AbstractOceanic mesoscale systems often produce heavy rainfall and can cause significant hazards in coastal regions and aviation. Surface features that are important in the evolution of these systems were examined combining the Advanced Scatterometer (ASCAT) on board the polar‐orbiting meteorological satellite series Metop‐A and ‐B and ground instrumentation; that is, Next Generation Weather Radars, soundings, buoys. Two case studies were analyzed, over the coastal United States, by reprojecting ASCAT wind and ground radar precipitation and wind retrievals over a common grid domain.

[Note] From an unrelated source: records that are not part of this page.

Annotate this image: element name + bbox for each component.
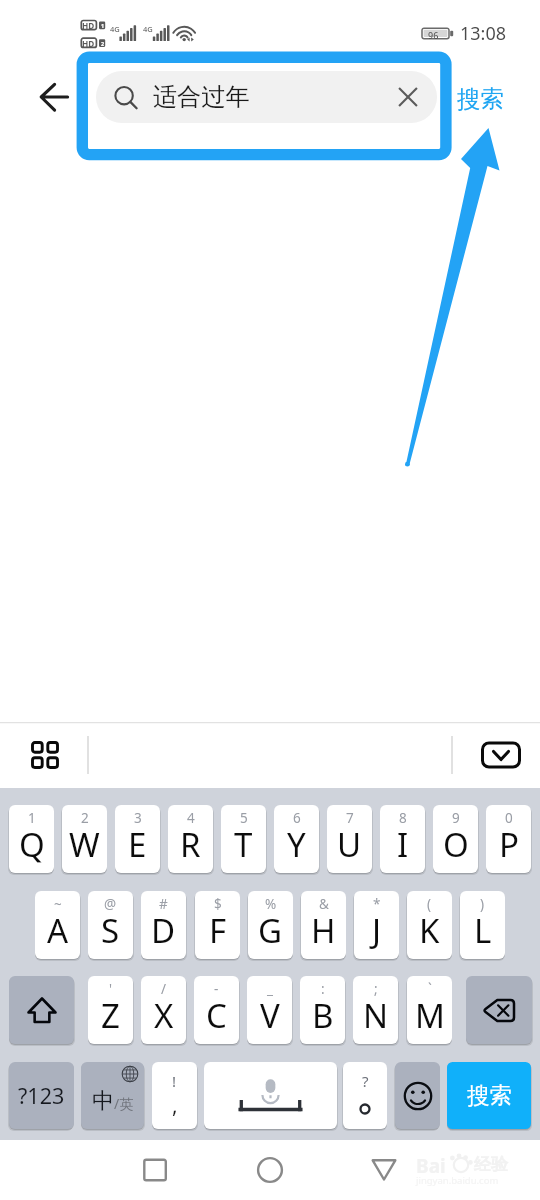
button[interactable]: Exclamation and comma [152,1062,197,1129]
staticText: X [154,993,174,1038]
staticText: - [214,980,219,998]
staticText: jingyan.baidu.com [416,1174,499,1187]
button[interactable]: 9 [433,805,478,873]
button[interactable]: 2 [62,805,107,873]
button[interactable]: Keyboard layout [23,733,67,777]
button[interactable]: ) [460,891,505,959]
button[interactable]: Emoji [395,1062,440,1129]
staticText: HD [82,38,95,49]
staticText: _ [267,980,273,998]
staticText: C [206,993,227,1038]
staticText: Bai [416,1153,446,1179]
staticText: F [209,908,227,953]
button[interactable]: : [300,976,345,1044]
staticText: # [159,895,168,913]
staticText: D [151,908,176,953]
button[interactable]: % [248,891,293,959]
button[interactable]: & [301,891,346,959]
staticText: & [319,895,329,913]
staticText: 0 [505,809,513,827]
button[interactable]: 适合过年 [96,71,437,123]
staticText: I [397,822,409,867]
staticText: HD [82,20,95,31]
button[interactable]: Home [250,1150,290,1190]
button[interactable]: Search [447,1062,531,1129]
staticText: B [312,993,334,1038]
staticText: 搜索 [467,1081,512,1109]
staticText: 7 [346,809,354,827]
button[interactable]: Hide keyboard [479,733,523,777]
staticText: /英 [114,1094,134,1113]
staticText: % [265,895,277,913]
staticText: J [372,908,382,953]
staticText: R [180,822,201,867]
staticText: ?123 [18,1081,65,1110]
staticText: G [258,908,283,953]
staticText: N [363,993,389,1038]
staticText: Z [101,993,120,1038]
button[interactable]: - [194,976,239,1044]
staticText: 4G [110,24,120,34]
staticText: L [474,908,492,953]
button[interactable]: 3 [115,805,160,873]
staticText: 4 [187,809,195,827]
button[interactable]: / [141,976,186,1044]
button[interactable]: 4 [168,805,213,873]
button[interactable]: Shift [9,976,74,1044]
button[interactable]: $ [195,891,240,959]
button[interactable]: Question mark and period [343,1062,387,1129]
button[interactable]: Clear text [384,73,432,121]
staticText: @ [104,895,117,913]
button[interactable]: 7 [327,805,372,873]
staticText: E [128,822,147,867]
button[interactable]: * [354,891,399,959]
staticText: Q [19,822,45,867]
button[interactable]: ( [407,891,452,959]
staticText: V [260,993,280,1038]
staticText: S [101,908,120,953]
button[interactable]: ; [353,976,398,1044]
staticText: / [161,980,167,998]
button[interactable]: Space [204,1062,337,1129]
staticText: ( [427,895,432,913]
staticText: Y [287,822,306,867]
staticText: P [499,822,519,867]
staticText: ` [428,980,432,998]
button[interactable]: 搜索 [450,78,512,118]
button[interactable]: Backspace [466,976,532,1044]
button[interactable]: Recent apps [135,1150,175,1190]
button[interactable]: ' [88,976,133,1044]
button[interactable]: _ [247,976,292,1044]
staticText: U [337,822,362,867]
button[interactable]: Switch Chinese English [81,1062,144,1129]
staticText: 96 [428,29,439,41]
staticText: : [321,980,325,998]
button[interactable]: Back [22,75,70,123]
button[interactable]: ~ [35,891,80,959]
button[interactable]: 8 [380,805,425,873]
staticText: 2 [101,40,105,47]
button[interactable]: 0 [486,805,531,873]
staticText: 6 [293,809,301,827]
button[interactable]: 6 [274,805,319,873]
staticText: 2 [81,809,89,827]
staticText: 适合过年 [153,82,250,112]
button[interactable]: Back [364,1150,404,1190]
button[interactable]: # [141,891,186,959]
staticText: ; [374,980,378,998]
staticText: M [415,993,445,1038]
button[interactable]: 1 [9,805,54,873]
staticText: A [47,908,69,953]
button[interactable]: 5 [221,805,266,873]
staticText: $ [214,895,222,913]
staticText: 中 [92,1087,114,1115]
staticText: 经验 [474,1154,508,1175]
button[interactable]: ` [407,976,452,1044]
staticText: * [373,895,381,913]
button[interactable]: Symbols and numbers [9,1062,74,1129]
staticText: 1 [28,809,36,827]
staticText: 8 [399,809,407,827]
staticText: O [443,822,469,867]
staticText: 3 [134,809,142,827]
button[interactable]: @ [88,891,133,959]
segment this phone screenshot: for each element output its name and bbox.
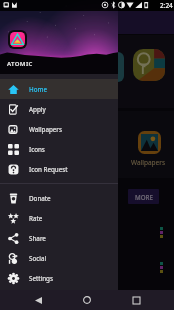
staticText: Share: [29, 234, 46, 243]
staticText: Wallpapers: [29, 125, 62, 134]
button[interactable]: Back: [27, 290, 49, 310]
button[interactable]: More options: [159, 226, 164, 239]
button[interactable]: Icons: [0, 139, 118, 159]
button[interactable]: Icon Request: [0, 159, 118, 179]
button[interactable]: Wallpapers: [0, 119, 118, 139]
button[interactable]: Social: [0, 248, 118, 268]
staticText: Donate: [29, 194, 51, 203]
staticText: Home: [29, 85, 48, 94]
staticText: 2:24: [160, 1, 173, 10]
staticText: Settings: [29, 274, 53, 283]
staticText: Icon Request: [29, 165, 68, 174]
staticText: Wallpapers: [131, 158, 166, 167]
button[interactable]: Share: [0, 228, 118, 248]
staticText: Social: [29, 254, 47, 263]
staticText: Rate: [29, 214, 43, 223]
button[interactable]: Rate: [0, 208, 118, 228]
button[interactable]: Settings: [0, 268, 118, 288]
button[interactable]: More options: [159, 261, 164, 274]
button[interactable]: Donate: [0, 188, 118, 208]
button[interactable]: Apply: [0, 99, 118, 119]
staticText: MORE: [135, 193, 153, 201]
button[interactable]: MORE: [128, 189, 159, 204]
staticText: Icons: [29, 145, 45, 154]
button[interactable]: Recents: [125, 290, 147, 310]
staticText: ATOMIC: [7, 60, 33, 68]
button[interactable]: Home: [0, 79, 118, 99]
button[interactable]: Home: [76, 290, 98, 310]
staticText: Apply: [29, 105, 46, 114]
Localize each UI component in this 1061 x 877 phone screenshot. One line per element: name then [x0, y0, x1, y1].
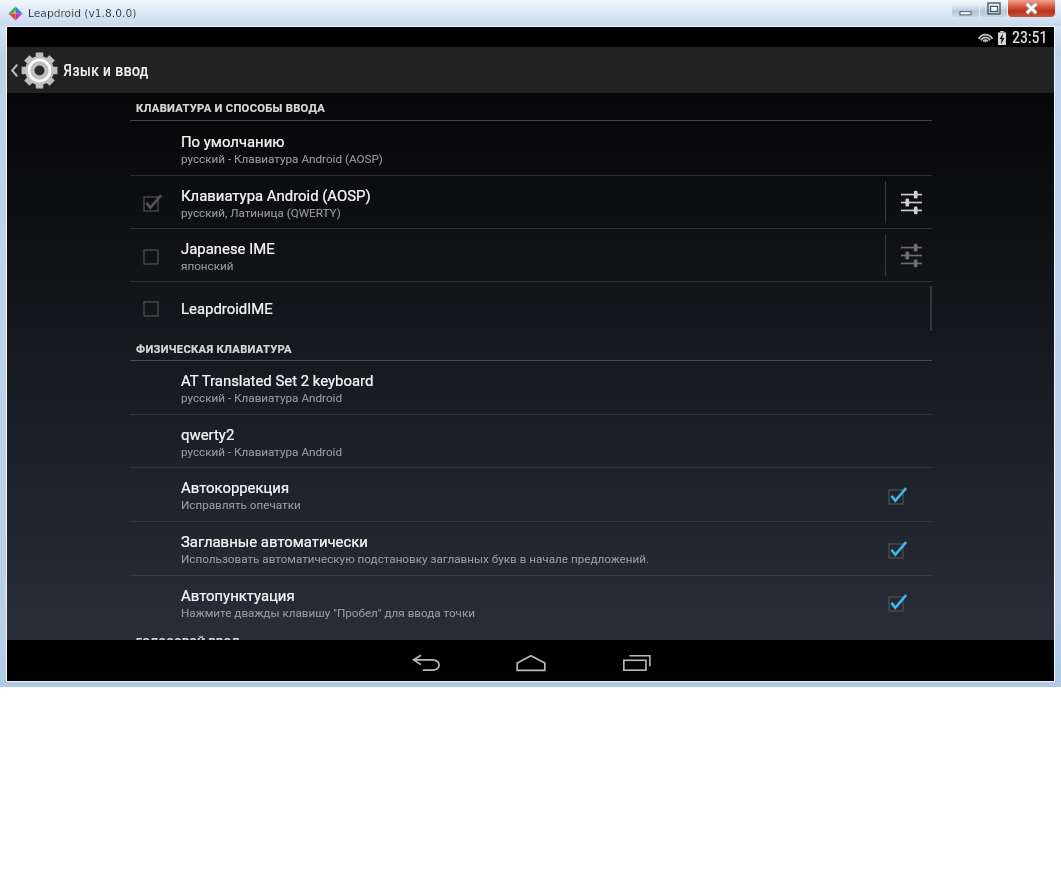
button[interactable]: Keyboard settings	[886, 229, 932, 281]
staticText: русский - Клавиатура Android (AOSP)	[181, 152, 383, 166]
staticText: 23:51	[1012, 28, 1048, 47]
staticText: ФИЗИЧЕСКАЯ КЛАВИАТУРА	[136, 343, 292, 356]
staticText: Нажмите дважды клавишу "Пробел" для ввод…	[181, 606, 476, 620]
staticText: Заглавные автоматически	[181, 533, 368, 550]
staticText: русский - Клавиатура Android	[181, 391, 342, 405]
staticText: русский, Латиница (QWERTY)	[181, 206, 341, 220]
staticText: Japanese IME	[181, 240, 275, 257]
staticText: Использовать автоматическую подстановку …	[181, 552, 650, 566]
staticText: qwerty2	[181, 426, 235, 443]
button[interactable]: Home	[478, 640, 584, 681]
staticText: LeapdroidIME	[181, 300, 273, 317]
button[interactable]: Заглавные автоматически	[130, 522, 932, 575]
staticText: Leapdroid (v1.8.0.0)	[28, 7, 137, 19]
button[interactable]: Клавиатура Android (AOSP)	[130, 176, 932, 228]
staticText: Язык и ввод	[63, 61, 149, 80]
staticText: Автопунктуация	[181, 587, 295, 604]
button[interactable]: qwerty2	[130, 415, 932, 467]
staticText: AT Translated Set 2 keyboard	[181, 372, 374, 389]
button[interactable]: Back	[7, 47, 1054, 93]
button[interactable]: Keyboard settings	[886, 176, 932, 228]
button[interactable]: Japanese IME	[130, 229, 932, 281]
button[interactable]: Автопунктуация	[130, 576, 932, 628]
staticText: По умолчанию	[181, 133, 285, 150]
staticText: русский - Клавиатура Android	[181, 445, 342, 459]
button[interactable]: Close	[1008, 0, 1055, 17]
button[interactable]: Maximise	[980, 0, 1007, 17]
other: Back	[11, 64, 18, 77]
staticText: Автокоррекция	[181, 479, 290, 496]
staticText: Исправлять опечатки	[181, 498, 301, 512]
button[interactable]: Recent apps	[584, 640, 690, 681]
button[interactable]: AT Translated Set 2 keyboard	[130, 361, 932, 414]
button[interactable]: Back	[372, 640, 478, 681]
staticText: Клавиатура Android (AOSP)	[181, 187, 371, 204]
staticText: японский	[181, 259, 234, 273]
staticText: КЛАВИАТУРА И СПОСОБЫ ВВОДА	[136, 102, 326, 115]
button[interactable]: По умолчанию	[130, 121, 932, 175]
button[interactable]: Автокоррекция	[130, 468, 932, 521]
staticText: ГОЛОСОВОЙ ВВОД	[136, 636, 240, 640]
button[interactable]: LeapdroidIME	[130, 282, 932, 332]
button[interactable]: Minimise	[952, 0, 979, 17]
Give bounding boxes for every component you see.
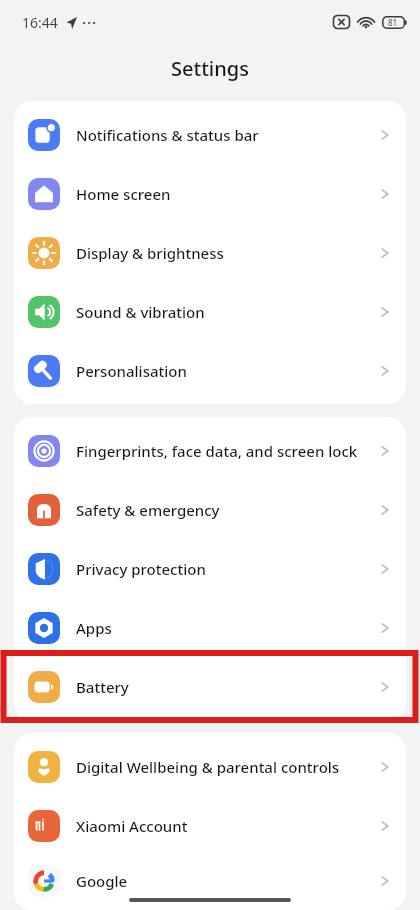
button[interactable]: Xiaomi Account [14, 796, 406, 855]
staticText: Home screen [76, 184, 368, 204]
button[interactable]: Sound & vibration [14, 282, 406, 341]
staticText: Display & brightness [76, 243, 368, 263]
staticText: Fingerprints, face data, and screen lock [76, 441, 368, 461]
button[interactable]: Battery [14, 657, 406, 716]
staticText: Battery [76, 677, 368, 697]
button[interactable]: Fingerprints, face data, and screen lock [14, 421, 406, 480]
staticText: 81 [388, 17, 398, 28]
button[interactable]: Apps [14, 598, 406, 657]
button[interactable]: Google [14, 855, 406, 906]
button[interactable]: Digital Wellbeing & parental controls [14, 737, 406, 796]
staticText: Personalisation [76, 361, 368, 381]
button[interactable]: Display & brightness [14, 223, 406, 282]
staticText: 16:44 [22, 13, 58, 32]
staticText: Safety & emergency [76, 500, 368, 520]
staticText: Settings [171, 55, 249, 82]
button[interactable]: Personalisation [14, 341, 406, 400]
staticText: Sound & vibration [76, 302, 368, 322]
staticText: Notifications & status bar [76, 125, 368, 145]
staticText: Digital Wellbeing & parental controls [76, 757, 368, 777]
staticText: Privacy protection [76, 559, 368, 579]
staticText: Xiaomi Account [76, 816, 368, 836]
staticText: Apps [76, 618, 368, 638]
button[interactable]: Notifications & status bar [14, 105, 406, 164]
button[interactable]: Privacy protection [14, 539, 406, 598]
staticText: Google [76, 871, 368, 891]
button[interactable]: Safety & emergency [14, 480, 406, 539]
button[interactable]: Home screen [14, 164, 406, 223]
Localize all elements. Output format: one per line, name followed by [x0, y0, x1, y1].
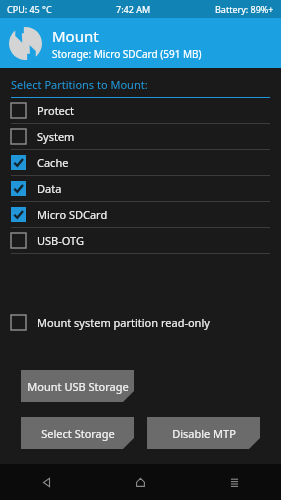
button[interactable]: Home [93, 464, 187, 500]
button[interactable]: Select Storage [21, 417, 134, 449]
staticText: System [37, 129, 75, 144]
staticText: Micro SDCard [37, 207, 108, 222]
staticText: Cache [37, 155, 69, 170]
staticText: CPU: 45 °C [7, 3, 52, 15]
staticText: Mount [52, 26, 99, 46]
button[interactable]: Protect [0, 98, 281, 124]
staticText: Select Partitions to Mount: [11, 77, 148, 92]
button[interactable]: Cache [0, 150, 281, 176]
staticText: Battery: 89%+ [215, 3, 274, 15]
button[interactable]: Recent apps [187, 464, 281, 500]
staticText: Storage: Micro SDCard (591 MB) [52, 47, 202, 61]
button[interactable]: System [0, 124, 281, 150]
staticText: Disable MTP [172, 426, 236, 441]
button[interactable]: Mount USB Storage [21, 370, 134, 402]
staticText: Mount system partition read-only [37, 315, 210, 330]
button[interactable]: Data [0, 176, 281, 202]
staticText: Protect [37, 103, 75, 118]
staticText: Select Storage [41, 426, 115, 441]
staticText: 7:42 AM [116, 3, 151, 15]
button[interactable]: USB-OTG [0, 228, 281, 254]
button[interactable]: Mount system partition read-only [0, 311, 281, 333]
button[interactable]: Back [0, 464, 93, 500]
button[interactable]: Disable MTP [147, 417, 260, 449]
button[interactable]: Micro SDCard [0, 202, 281, 228]
staticText: Data [37, 181, 62, 196]
staticText: USB-OTG [37, 233, 84, 248]
staticText: Mount USB Storage [27, 379, 129, 394]
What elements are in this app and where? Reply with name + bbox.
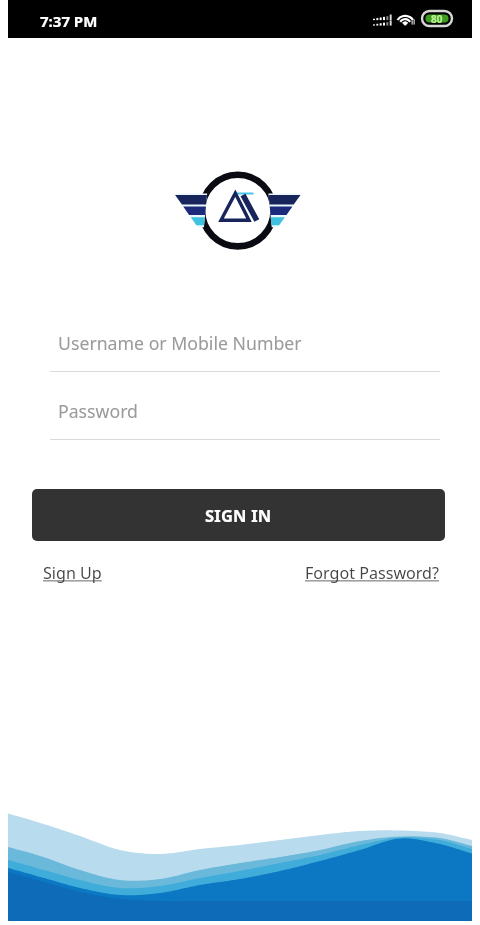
staticText: Username or Mobile Number	[58, 331, 302, 355]
staticText: 7:37 PM	[40, 11, 98, 31]
button[interactable]: SIGN IN	[32, 489, 445, 541]
button[interactable]: Password	[50, 394, 440, 440]
button[interactable]: Sign Up	[43, 562, 102, 584]
button[interactable]: Username or Mobile Number	[50, 326, 440, 372]
staticText: Password	[58, 399, 139, 423]
staticText: 80	[431, 12, 443, 26]
staticText: SIGN IN	[205, 504, 272, 526]
button[interactable]: Forgot Password?	[305, 562, 439, 584]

ASCAT retrievals were in agreement with buoy and sounding measurements at distances greater than 30 km from the precipitation region. Enhanced uncertainty in ASCAT wind retrievals in heavy precipitation was represented by greater wind direction variability and increases in wind speed. Nevertheless, ASCAT was able to identify regions of convergence and divergence within the systems, as well as outflow boundaries associated with downdrafts, which agreed with wind fields retrieved from the single‐Doppler analysis. Quality flags reported by ASCAT were also examined against polarimetric radar retrievals. Thresholds for rain rate and median volume diameter (D0), corresponding to the boundary between flagged and unflagged ASCAT data, were variable among different cases. However, analysis of ice water path and liquid water path revealed that unflagged ASCAT data rarely exceeded approximately 0.5 kg/m2 in either parameter.